• _Task statement_
All of the data should be given again word for word, though the images are to be left out.
——
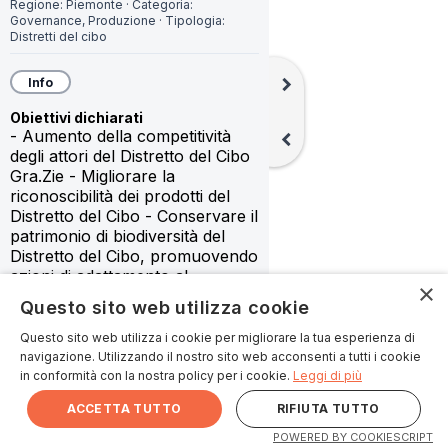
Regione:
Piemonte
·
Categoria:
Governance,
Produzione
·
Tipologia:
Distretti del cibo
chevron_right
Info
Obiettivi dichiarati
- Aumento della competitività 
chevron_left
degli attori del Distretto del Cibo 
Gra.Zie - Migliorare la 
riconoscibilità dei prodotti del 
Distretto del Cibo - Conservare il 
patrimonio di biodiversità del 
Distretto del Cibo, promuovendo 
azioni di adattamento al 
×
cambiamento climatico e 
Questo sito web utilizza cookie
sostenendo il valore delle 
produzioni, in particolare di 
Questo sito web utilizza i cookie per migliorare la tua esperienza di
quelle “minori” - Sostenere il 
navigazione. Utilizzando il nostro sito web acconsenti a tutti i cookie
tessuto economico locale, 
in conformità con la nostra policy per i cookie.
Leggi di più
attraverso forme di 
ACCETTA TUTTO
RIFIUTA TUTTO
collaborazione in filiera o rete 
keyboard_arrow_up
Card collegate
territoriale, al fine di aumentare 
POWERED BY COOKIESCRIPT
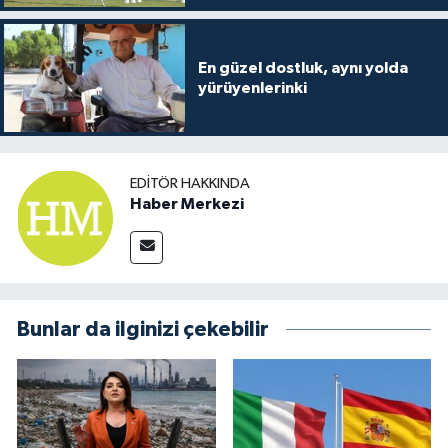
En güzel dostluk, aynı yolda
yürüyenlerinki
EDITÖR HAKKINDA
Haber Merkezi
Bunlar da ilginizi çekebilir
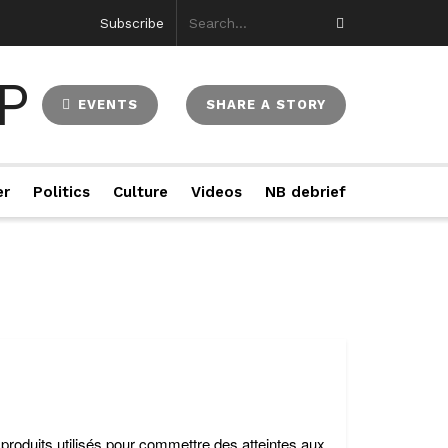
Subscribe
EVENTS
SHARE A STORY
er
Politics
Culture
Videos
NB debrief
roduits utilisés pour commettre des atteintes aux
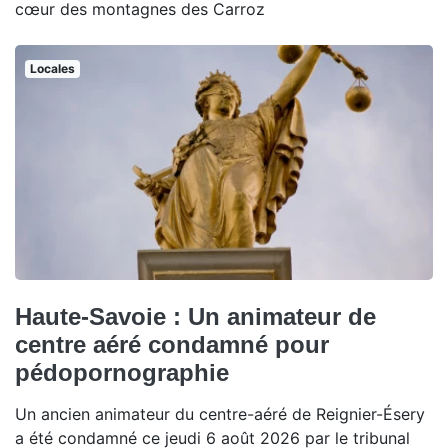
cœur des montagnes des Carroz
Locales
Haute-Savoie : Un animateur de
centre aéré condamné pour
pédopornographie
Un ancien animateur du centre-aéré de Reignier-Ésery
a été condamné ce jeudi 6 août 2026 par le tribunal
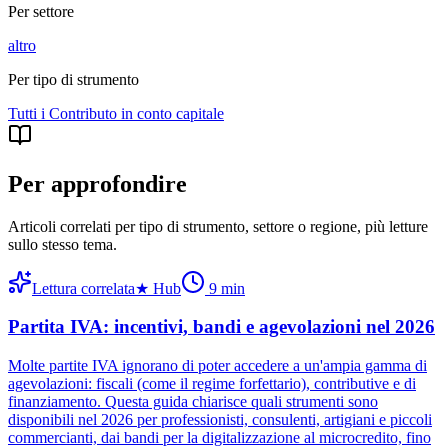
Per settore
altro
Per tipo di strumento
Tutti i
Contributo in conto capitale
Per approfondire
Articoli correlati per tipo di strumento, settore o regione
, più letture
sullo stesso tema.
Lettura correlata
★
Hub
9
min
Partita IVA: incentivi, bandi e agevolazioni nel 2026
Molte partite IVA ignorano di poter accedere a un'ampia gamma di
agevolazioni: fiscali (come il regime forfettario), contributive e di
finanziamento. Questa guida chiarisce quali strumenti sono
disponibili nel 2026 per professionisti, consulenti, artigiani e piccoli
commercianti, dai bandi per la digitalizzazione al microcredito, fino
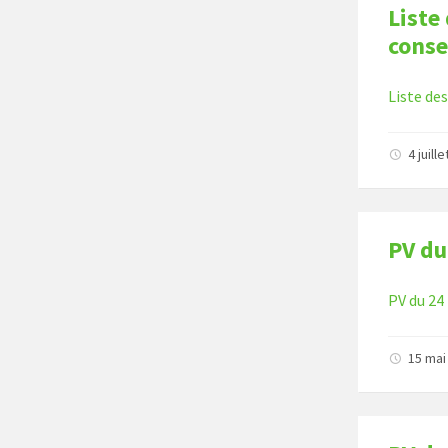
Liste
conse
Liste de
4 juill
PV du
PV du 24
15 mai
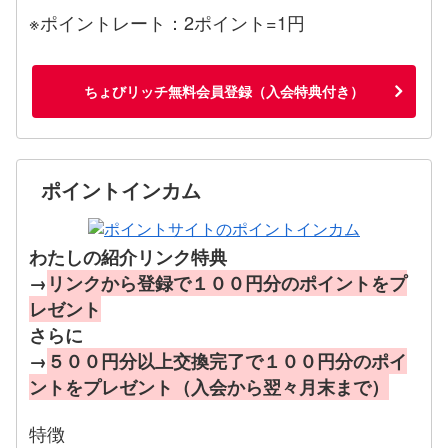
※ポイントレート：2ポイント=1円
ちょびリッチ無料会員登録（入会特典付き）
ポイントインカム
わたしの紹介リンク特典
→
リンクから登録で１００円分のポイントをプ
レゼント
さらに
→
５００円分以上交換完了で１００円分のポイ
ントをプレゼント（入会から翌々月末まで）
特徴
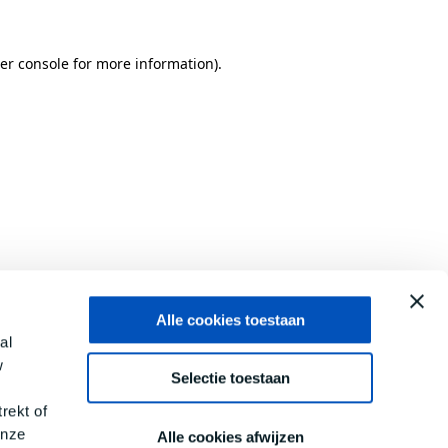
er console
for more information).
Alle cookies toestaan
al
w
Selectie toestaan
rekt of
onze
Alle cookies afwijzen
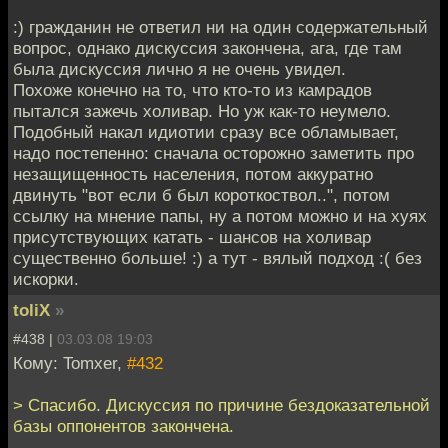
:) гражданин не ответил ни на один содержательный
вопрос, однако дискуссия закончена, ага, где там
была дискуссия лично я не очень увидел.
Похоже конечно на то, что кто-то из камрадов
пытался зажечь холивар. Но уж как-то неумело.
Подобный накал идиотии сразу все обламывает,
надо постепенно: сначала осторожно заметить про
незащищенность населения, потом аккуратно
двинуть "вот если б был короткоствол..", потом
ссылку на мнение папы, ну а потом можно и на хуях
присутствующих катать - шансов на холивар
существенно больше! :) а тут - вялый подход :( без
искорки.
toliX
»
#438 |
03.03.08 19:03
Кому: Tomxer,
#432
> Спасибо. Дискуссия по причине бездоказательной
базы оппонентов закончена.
——
• _Response for this exercise_
Regione:
Piemonte
·
Categoria:
Governance,
Produzione
·
Tipologia:
Distretti del cibo
chevron_right
Info
Obiettivi dichiarati
- Aumento della competitività 
chevron_left
degli attori del Distretto del Cibo 
Gra.Zie - Migliorare la 
riconoscibilità dei prodotti del 
Distretto del Cibo - Conservare il 
patrimonio di biodiversità del 
Distretto del Cibo, promuovendo 
azioni di adattamento al 
×
cambiamento climatico e 
Questo sito web utilizza cookie
sostenendo il valore delle 
produzioni, in particolare di 
Questo sito web utilizza i cookie per migliorare la tua esperienza di
quelle “minori” - Sostenere il 
navigazione. Utilizzando il nostro sito web acconsenti a tutti i cookie
tessuto economico locale, 
in conformità con la nostra policy per i cookie.
Leggi di più
attraverso forme di 
ACCETTA TUTTO
RIFIUTA TUTTO
collaborazione in filiera o rete 
keyboard_arrow_up
Card collegate
territoriale, al fine di aumentare 
POWERED BY COOKIESCRIPT
En güzel dostluk, aynı yolda
yürüyenlerinki
EDITÖR HAKKINDA
Haber Merkezi
Bunlar da ilginizi çekebilir
Subscribe
EVENTS
SHARE A STORY
er
Politics
Culture
Videos
NB debrief
roduits utilisés pour commettre des atteintes aux
cœur des montagnes des Carroz
Locales
Haute-Savoie : Un animateur de
centre aéré condamné pour
pédopornographie
Un ancien animateur du centre-aéré de Reignier-Ésery
a été condamné ce jeudi 6 août 2026 par le tribunal
Per settore
altro
Per tipo di strumento
Tutti i
Contributo in conto capitale
Per approfondire
Articoli correlati per tipo di strumento, settore o regione
, più letture
sullo stesso tema.
Lettura correlata
★
Hub
9
min
Partita IVA: incentivi, bandi e agevolazioni nel 2026
Molte partite IVA ignorano di poter accedere a un'ampia gamma di
agevolazioni: fiscali (come il regime forfettario), contributive e di
finanziamento. Questa guida chiarisce quali strumenti sono
disponibili nel 2026 per professionisti, consulenti, artigiani e piccoli
commercianti, dai bandi per la digitalizzazione al microcredito, fino
Liste
conse
Liste de
4 juill
PV du
PV du 24
15 mai
※ポイントレート：2ポイント=1円
ちょびリッチ無料会員登録（入会特典付き）
ポイントインカム
わたしの紹介リンク特典
→
リンクから登録で１００円分のポイントをプ
レゼント
さらに
→
５００円分以上交換完了で１００円分のポイ
ントをプレゼント（入会から翌々月末まで）
特徴
er console
for more information).
Alle cookies toestaan
al
w
Selectie toestaan
rekt of
onze
Alle cookies afwijzen
:) гражданин не ответил ни на один содержательный
вопрос, однако дискуссия закончена, ага, где там
была дискуссия лично я не очень увидел.
Похоже конечно на то, что кто-то из камрадов
пытался зажечь холивар. Но уж как-то неумело.
Подобный накал идиотии сразу все обламывает,
надо постепенно: сначала осторожно заметить про
незащищенность населения, потом аккуратно
двинуть "вот если б был короткоствол..", потом
ссылку на мнение папы, ну а потом можно и на хуях
присутствующих катать - шансов на холивар
существенно больше! :) а тут - вялый подход :( без
искорки.
toliX
»
#438 |
03.03.08 19:03
Кому: Tomxer,
#432
> Спасибо. Дискуссия по причине бездоказательной
базы оппонентов закончена.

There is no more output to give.